Why is Alexis Lafrenière’s draft eligible year 2020 instead of 2019?

biturbo19

Registered User
Jul 13, 2010
25,437
10,395
A SPC in the CHL signed at 16 years of age is for 4 years. The only out for the player before the 4 years is up is to the NHL team that drafts the player. So, in Lafreniere's case he does have an enforceable SPC for next year and the year after. He'll be in the Q as an 18 year old, but as a 19 year old, he'll be plying his trade with the NHL club that drafts him.
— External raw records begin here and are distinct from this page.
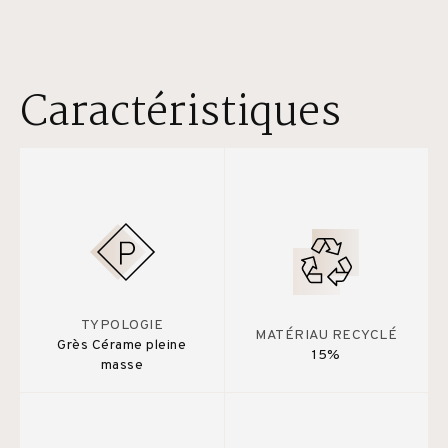
Caractéristiques
TYPOLOGIE
MATÉRIAU RECYCLÉ
Grès Cérame pleine
15%
masse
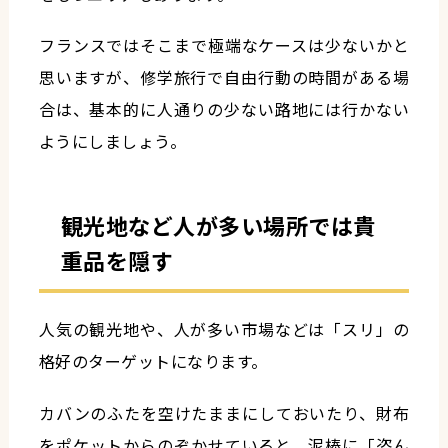
フランスではそこまで極端なケースは少ないかと
思いますが、修学旅行で自由行動の時間がある場
合は、基本的に人通りの少ない路地には行かない
ようにしましょう。
観光地など人が多い場所では貴
重品を隠す
人気の観光地や、人が多い市場などは「スリ」の
格好のターゲットになります。
カバンのふたを空けたままにしておいたり、財布
をポケットからのぞかせていると、泥棒に「盗ん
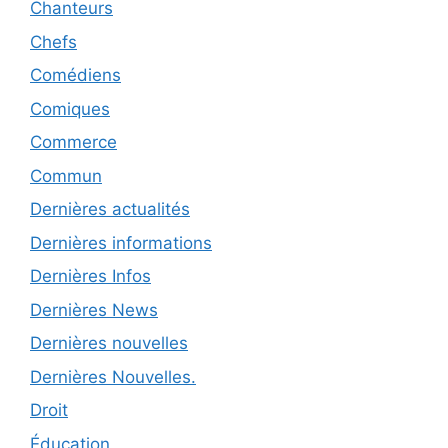
Chanteurs
Chefs
Comédiens
Comiques
Commerce
Commun
Dernières actualités
Dernières informations
Dernières Infos
Dernières News
Dernières nouvelles
Dernières Nouvelles.
Droit
Éducation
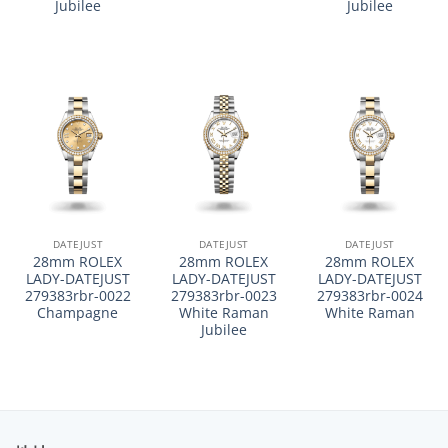
Jubilee
Jubilee
DATEJUST
DATEJUST
DATEJUST
28mm ROLEX
28mm ROLEX
28mm ROLEX
LADY-DATEJUST
LADY-DATEJUST
LADY-DATEJUST
279383rbr-0022
279383rbr-0023
279383rbr-0024
Champagne
White Raman
White Raman
Jubilee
Alright then. I thought there were options in the contract for length of term commitment. But if that's the case, then yeah...he'll be there in the Q. He's gonna be there regardless. But that'd put a definite end to any idle speculation.
 

BillNy

Registered User
Jun 20, 2018
477
198
No, Bure was 18 years old on Sept. 15 1989. The uncertainty regarding Bure's eligibility came from the fact that the rules were extremely complicated at the time and changed depending on where the drafted player came from. Bure could have been drafted in the first three rounds of the 1989 draft and that would have fine, as long as he was selected in the first three rounds. However, when the 1989 entry draft took place, the Soviet Union had yet to fall, and no team was willing to gamble such a high pick on a player whom the Soviets might not allow to leave. At this point, some other Eastern Bloc players had defected, but that's a pretty tough decision for a young man to make, especially when he knows that the Soviet government could make life miserable for any family left behind.
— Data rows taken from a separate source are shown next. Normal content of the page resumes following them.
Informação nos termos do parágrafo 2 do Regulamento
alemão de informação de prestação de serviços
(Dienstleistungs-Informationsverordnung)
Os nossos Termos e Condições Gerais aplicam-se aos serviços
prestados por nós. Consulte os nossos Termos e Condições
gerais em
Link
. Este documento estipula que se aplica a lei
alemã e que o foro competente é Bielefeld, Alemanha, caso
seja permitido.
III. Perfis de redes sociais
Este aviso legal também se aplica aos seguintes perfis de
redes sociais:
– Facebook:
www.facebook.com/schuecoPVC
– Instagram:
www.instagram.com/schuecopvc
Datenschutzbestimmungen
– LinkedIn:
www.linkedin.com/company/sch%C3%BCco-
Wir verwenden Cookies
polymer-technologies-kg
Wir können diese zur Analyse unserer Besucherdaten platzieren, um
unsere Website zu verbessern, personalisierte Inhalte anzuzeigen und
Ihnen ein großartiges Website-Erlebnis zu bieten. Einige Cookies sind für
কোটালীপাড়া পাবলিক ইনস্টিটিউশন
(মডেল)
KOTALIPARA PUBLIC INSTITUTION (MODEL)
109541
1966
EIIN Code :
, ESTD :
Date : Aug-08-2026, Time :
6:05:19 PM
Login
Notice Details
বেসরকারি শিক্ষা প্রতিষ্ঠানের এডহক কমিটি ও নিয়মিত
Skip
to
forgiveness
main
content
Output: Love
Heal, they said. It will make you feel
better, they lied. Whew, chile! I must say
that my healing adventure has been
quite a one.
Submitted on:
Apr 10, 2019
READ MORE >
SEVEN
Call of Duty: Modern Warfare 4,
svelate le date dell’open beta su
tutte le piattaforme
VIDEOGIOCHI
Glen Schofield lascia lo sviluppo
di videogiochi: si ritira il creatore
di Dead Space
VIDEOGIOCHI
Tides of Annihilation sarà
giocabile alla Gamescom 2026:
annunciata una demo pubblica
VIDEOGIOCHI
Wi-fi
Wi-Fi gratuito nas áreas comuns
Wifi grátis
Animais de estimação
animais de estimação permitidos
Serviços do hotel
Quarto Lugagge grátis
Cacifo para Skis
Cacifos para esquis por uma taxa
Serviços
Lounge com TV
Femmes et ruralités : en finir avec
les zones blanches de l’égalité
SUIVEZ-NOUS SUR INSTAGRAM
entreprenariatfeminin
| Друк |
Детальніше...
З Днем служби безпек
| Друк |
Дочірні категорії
Luckily for the Canucks, there was some weird rule that said that an 18-year-old Soviet player could be taken after the third round, so long as he had played at least 11 games for his Soviet Championship League team in each of the previous two seasons. The official records seemed to indicate that Bure hadn't met this requirement, but the Canucks scouting staff found evidence of extra games that no one else uncovered(remember this was pre-Internet). Even then, it took nearly a year for the NHL to finally accept that Vancouver's Bure pick was in fact legal.

Huh, I went and checked Wiki and you're all right here, and that's so weird to me, because I've been coming online to talk about hockey since basically when the Panthers tried that Ovechkin thing, 15 years ago, the story has been re-hashed a trillion times before, and I've never heard anyone describe it any differently, or correct my description of it as "basically what happened with Ovechkin, except an arbitrator said yes so they clarified the rules." Good on you.
 

4thline

Registered User
Jul 18, 2014
14,378
9,688
Waterloo
It makes a lot more sense to move the draft age back 9 months and make it Dec 31 of your U19 year. So many of the draft+1 impact players of the last several years were late birthdays and as such had to wait a year vs their peers.

Matthews/Eichel/Jones/Yakupov/Landeskog/Hall/Tavares/Hedman/Doughty/Kane/Kessel...

Just sync it up to the calendar year and shorten the signing period to a season.